Тоталитарность и соборность: два лика русской культуры

Проблема, сформулированная в заглавии, изначально нуждается не только в обосновании, но и, так сказать, в «оправдании». Дело не только в реальной неподъемности заявленной проблемы (с позиций строгого академизма, даже ее постановка, может быть, слишком поспешна и слишком преждевременна).

В поляризованном сознании нашего общества оба первых слова, прилагаемые к русской культуре (как, впрочем, и к русской истории), не просто решительно не нейтральны, но и аксиологически окрашены совершенно противоположным образом. Нисколько не утрируя, можно утверждать, что для одних наших соотечественников соборность русской культуры является лишь синонимом ее врожденного тоталитаризма (либо по крайней мере еще одним кирпичиком в тоталитарной ее твердыне, которую можно и должно сломать – хотя бы для блага остального человеческого сообщества). Для других же само употребление понятия тоталитарности по отношению к культуре России является изначально предвзятым методологическим приемом (в лучшем случае некорректной экстраполяцией).

В первом случае акцентируется как бы самоочевидное подавление свободы личного «я» двумя родственными сверхличными силами, во втором – постулируется априорный приоритет «общего дела» перед личным индивидуалистическим началом.

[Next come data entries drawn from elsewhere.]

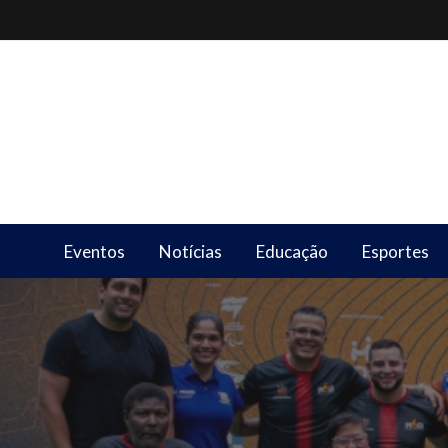
Skip
to
content
Eventos
Notícias
Educação
Esportes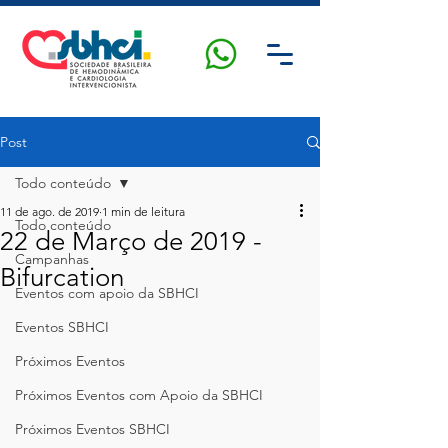
Post
Todo conteúdo
11 de ago. de 2019
1 min de leitura
Todo conteúdo
22 de Março de 2019 -
Campanhas
Bifurcation
Eventos com apoio da SBHCI
Eventos SBHCI
Próximos Eventos
Próximos Eventos com Apoio da SBHCI
Próximos Eventos SBHCI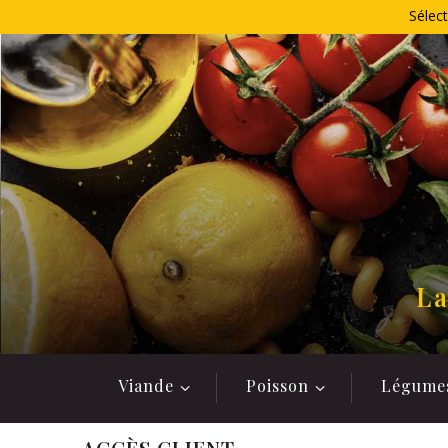
Allez
Sélect
au
contenu
La
Viande
Poisson
Légume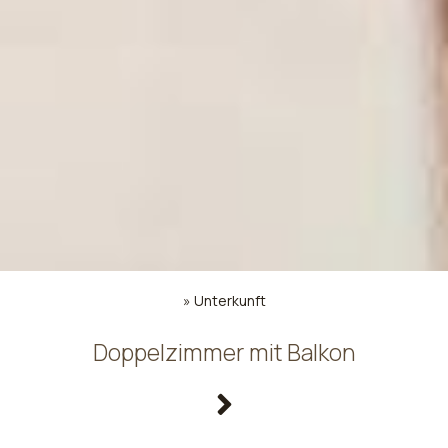
»
Unterkunft
Doppelzimmer mit Balkon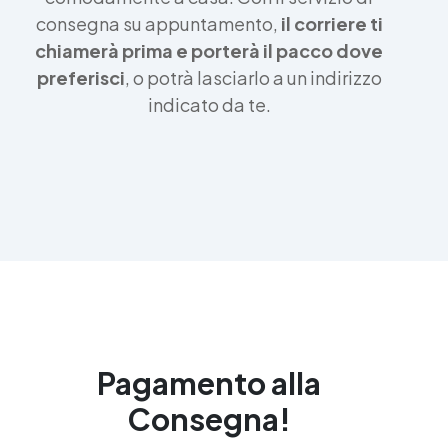
consegna su appuntamento,
il corriere ti
chiamerà prima e porterà il pacco dove
preferisci
, o potrà lasciarlo a un indirizzo
indicato da te.
Pagamento alla
Consegna!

Мы изначально вынуждены отказаться от всякой утопической попытки «примирения» этих полярных позиций. Возможно ли «примирить» христианина, для которого безличность человека означает забвение им Божественного образа (лика) в себе, и атеиста, понимающего стремление к Богу именно как обезличивание (все идут в «одну сторону», называют себя «рабами Божьими», пишут слово «Бог» с большой буквы, а «человек» – с маленькой и т. п.)? Суть противостояния, увы, не в значении слов, которые стоит лишь по-декартовски «уточнить» – и тогда как будто мир избавится от множества заблуждений. В нашем случае, совершенно очевидным образом, невозможно избавиться от «знаменателя», порождающего эти и другие «заблуждения», – от разницы менталитетов.

Полагаем, что полярный разброс в оценках того или иного культурного события зачастую определяется глубинными основами различных поведенческих структур, осознаваемых или не осознаваемых нами. Полярный не потому, что мы как субъекты восприятия «неправильно» или же «каждый по-своему» оцениваем, например, возвращение к массовому читателю «Слова о Законе и Благодати» митрополита Илариона, а поскольку мы – по большей части все-таки подсознательно – «помещаем» то или иное событие в принципиально разные ментальные контексты с их несовпадающими плюсами и минусами.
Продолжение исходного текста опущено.